Normalmente, os quadros de faringite estreptocócica incluem hiperemia e hipertrofia faríngea e exsudato amidalino. Ademais, os pacientes relatam linfadenomegalia cervical anterior dolorosa a palpação. Pelo fato de estarmos falando de uma faringite bacteriana, as manifestações nasais quase nunca estão presentes.

Além de causar infecção faringea, as cepas do S. pyogenes também estão envolvidas na gênese do quadro clínico denominado escarlatina. Desse modo, os pacientes com faringite estreptocócica podem apresentar escarlatina concomitantemente.

O objetivo primordial dos exames diagnósticos é realizar a diferenciação entre as diversas etiologias possíveis. Dessa maneira, para que não ocorra erros diagnósticos e tratamento inadequado, uma sequência de passos deve ser respeitada.

Ao realizarmos o atendimento de um paciente com faringite aguda, devemos perguntar a existe sintomas compatíveis com uma infecção viral do trato respiratório superior. Lembre-se, infecções virais tendem a apresentar sintomas nasais, tais como rinorreia, obstrução nasal e tosse. Caso o paciente apresente tal sintomatologia, o tratamento referente a infecção viral pode ser instituído e não há a necessidade de realizar mais testes.

Os pacientes que não apresentarem sintomas nasais, a busca por fatores de risco para o vírus do HIV deve ser realizada, uma vez que já vimos que esse é um possível diagnóstico diferencial. A ausência de fatores de risco ou resultados negativos para HIV, corroboram para que o médico realize um teste rápido para antígeno de estreptococo. A antibioticoterapia somente deve ser instituída nos casos bacterianos confirmados por teste rápido ou cultura.

O tratamento da maioria das faringites virais é totalmente sintomático, podendo utilizar dipirona, paracetamol ou anti-inflamatórios não esteroidais para o controle da febre, desconforto faríngeo e mal estar. A hidratação e uma nutrição adequada também são fundamentais para a melhora do quadro clínico. O uso de corticoides rotineiramente não está indicado, salvo os casos de obstrução grave das vias aéreas.

O tratamento das faringites virais causadas por herpes vírus e vírus da influenza é um pouco diferente. No caso do vírus da influenza, os medicamentos que podem ser utilizados incluem amantadina, rimantadina, oseltamivir e zanamivir. A administração dos fármacos deve ocorrer em até 48 horas após ter iniciado os sintomas, tendo como objetivo diminuir o tempo de duração da enfermidade. Já nos casos de infecção por VHS, o aciclovir pode ser prescrito.

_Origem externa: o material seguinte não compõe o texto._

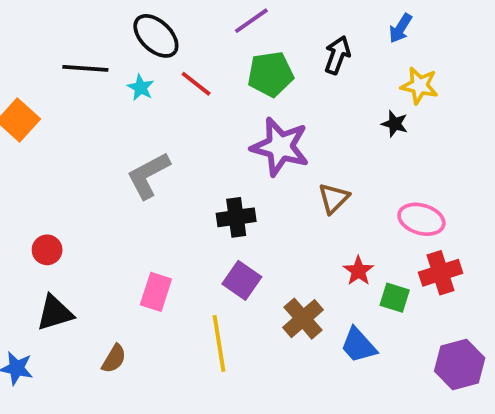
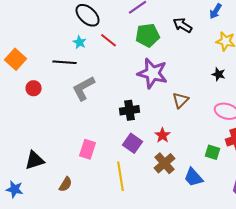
black arrow: (337, 55) -> (183, 25), turned -78
black line: (85, 68) -> (65, 62), moved
black star: (395, 124) -> (219, 74), moved
red circle: (47, 250) -> (34, 88), moved
red star: (358, 271) -> (163, 135), moved

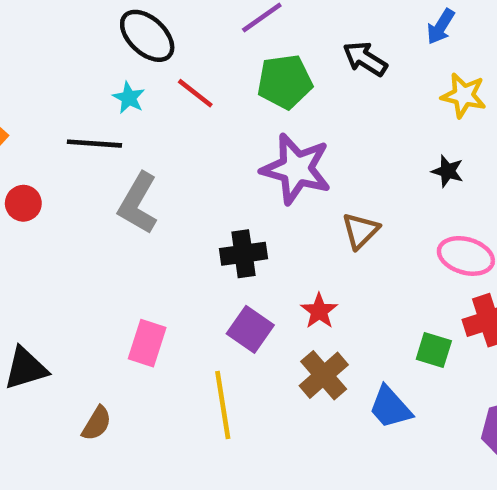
gray L-shape: (84, 88) -> (138, 203), turned -32

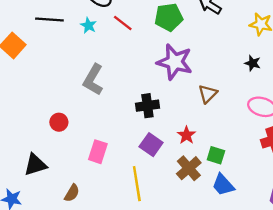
black line: (94, 144) -> (49, 19), moved
red circle: (23, 203) -> (59, 122), moved
green square: (434, 350) -> (216, 155), moved

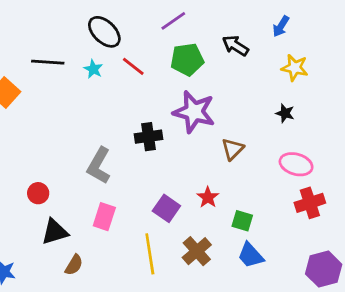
gray L-shape: (93, 80) -> (99, 166), moved
black cross: (147, 106) -> (148, 137), moved
red circle: (59, 122) -> (38, 193), moved
black triangle: (35, 165) -> (55, 232), moved
brown cross: (189, 168) -> (197, 251), moved

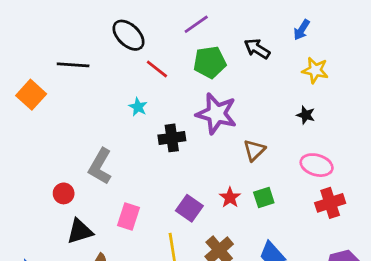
cyan star: (93, 69) -> (138, 107), moved
gray L-shape: (99, 166) -> (100, 166), moved
green square: (242, 221) -> (264, 198), moved, turned -35

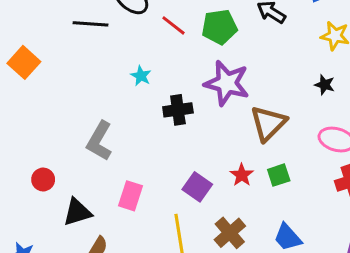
black line: (73, 65) -> (91, 24), moved
red line: (157, 69) -> (174, 25), moved
brown triangle: (254, 150) -> (268, 123), size x1.5
red circle: (64, 193) -> (43, 180), moved

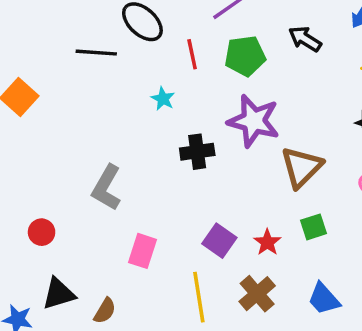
red line: (174, 25) -> (192, 54), turned 40
cyan star: (141, 76) -> (163, 99), moved
red star: (242, 175) -> (267, 242), moved
black triangle: (77, 212) -> (59, 294), moved

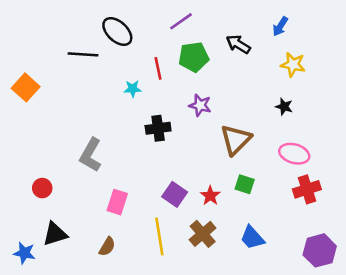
red line: (192, 54) -> (158, 68), moved
cyan star: (163, 99) -> (133, 89), turned -30
purple star: (254, 121) -> (200, 105), size x0.6
green square: (313, 227) -> (245, 184), turned 36
brown semicircle: (105, 311) -> (107, 247), moved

A antibioticoterapia deve ser instituída apenas nos casos confirmados de faringite bacteriana. Tal conduta, quando empregado para o tratamento da faringite estreptocócica, apresenta inúmeros benefícios e, dentre eles, uma menor probabilidade no surgimento da febre reumática. O inicio da antibioticoterapia, quando iniciada em um período de até 48 horas após a manifestação da doença, tende a diminuir a fase sintomática. Entretanto, já se sabe que, caso seja necessário realizar um exame de cultura, o tratamento com antibiótico pode esperar em até 10 dias para ser iniciado, sem prejudicar o paciente.

O antibiótico de primeira escolha é a penicilina V ou amoxicilina. Esse ultimo apresenta uma maior aceitação, principalmente em crianças, pois possui uma maior palatabilidade. Na impossibilidade de ingestão de medicação por via oral, dificuldade de adesão em crianças ou nos casos de história de febre reumática, a penicilina benzatina intramuscular (IM), em dose única, deve ser aplicada.

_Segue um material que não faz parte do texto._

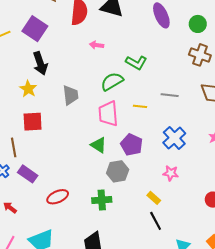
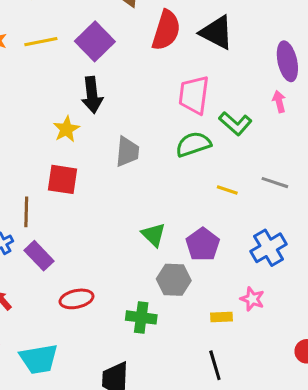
pink arrow: (97, 45) -> (279, 102), moved, turned 56
pink trapezoid: (108, 114) -> (194, 95), moved
yellow rectangle: (154, 198) -> (221, 317), moved, turned -56

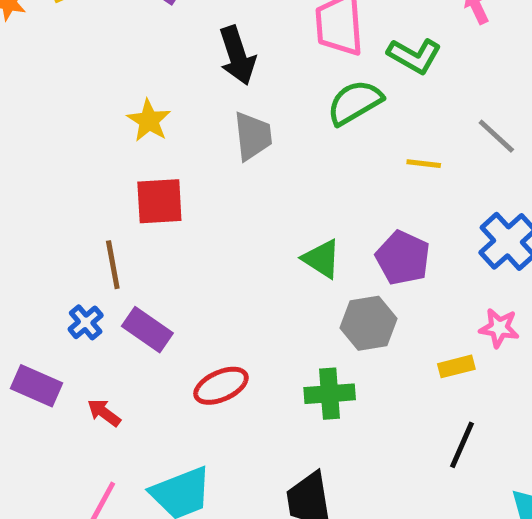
black arrow: (92, 95) -> (237, 55), moved
gray line: (275, 183) -> (496, 136), turned 36
black line: (215, 365) -> (462, 445), turned 52

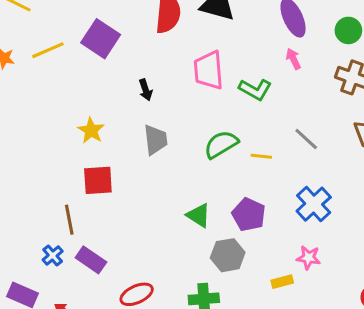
black arrow: (237, 55) -> (146, 90), size x0.6
green semicircle: (355, 102) -> (221, 144), moved

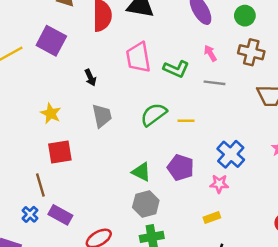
pink arrow: (293, 59) -> (210, 53), moved
gray line: (306, 139) -> (215, 83), moved, turned -30
gray hexagon: (228, 255) -> (146, 204), moved
pink star: (308, 258) -> (219, 184), moved

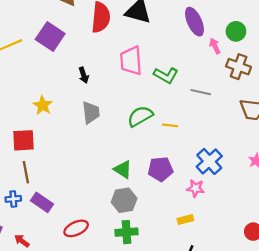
pink arrow: (210, 53) -> (215, 46), moved
red square: (60, 152) -> (23, 140), moved
purple pentagon: (181, 168) -> (160, 169), turned -30
blue cross: (30, 214) -> (13, 199), turned 35

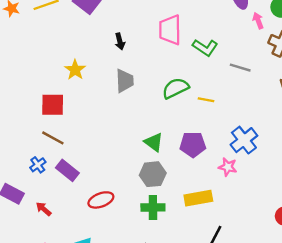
brown line: (26, 172) -> (53, 138), turned -55
blue cross: (13, 199) -> (38, 165), turned -35
yellow rectangle: (185, 219) -> (198, 198), moved, size x1.6

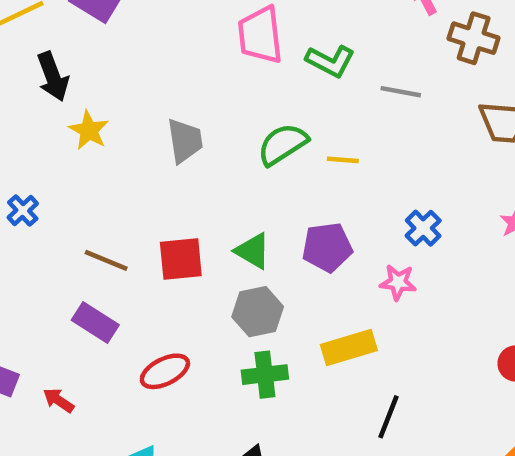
black arrow: (120, 41) -> (53, 77), moved, size x1.5
red square: (53, 105) -> (181, 259), moved
brown line: (53, 138) -> (106, 260), moved
blue cross: (244, 140) -> (423, 228), size x0.7
blue cross: (38, 165) -> (23, 210), moved

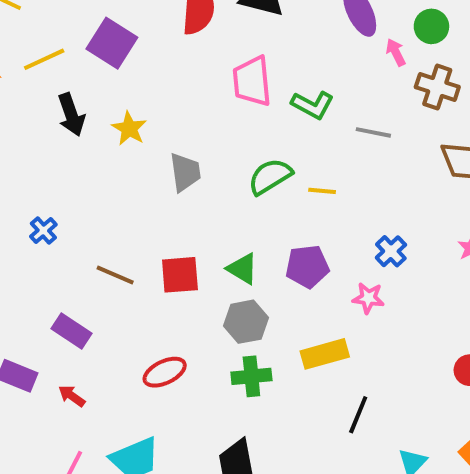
yellow star: (89, 130) -> (129, 129), moved
purple rectangle: (95, 323) -> (71, 331), moved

Pacientes alérgicos a penicilina devem receber cefalexina ou clindamicina. Os macrolídeos não estão sendo mais recomendados para o tratamento devido a crescente resistência bacteriana. A tonsilectomia pode ser indicada para aqueles pacientes que apresentam amigdalite por repetição.

A duração do tratamento em todos os casos é de 10 dias, salvo o tratamento em dose única com penicilina benzatina.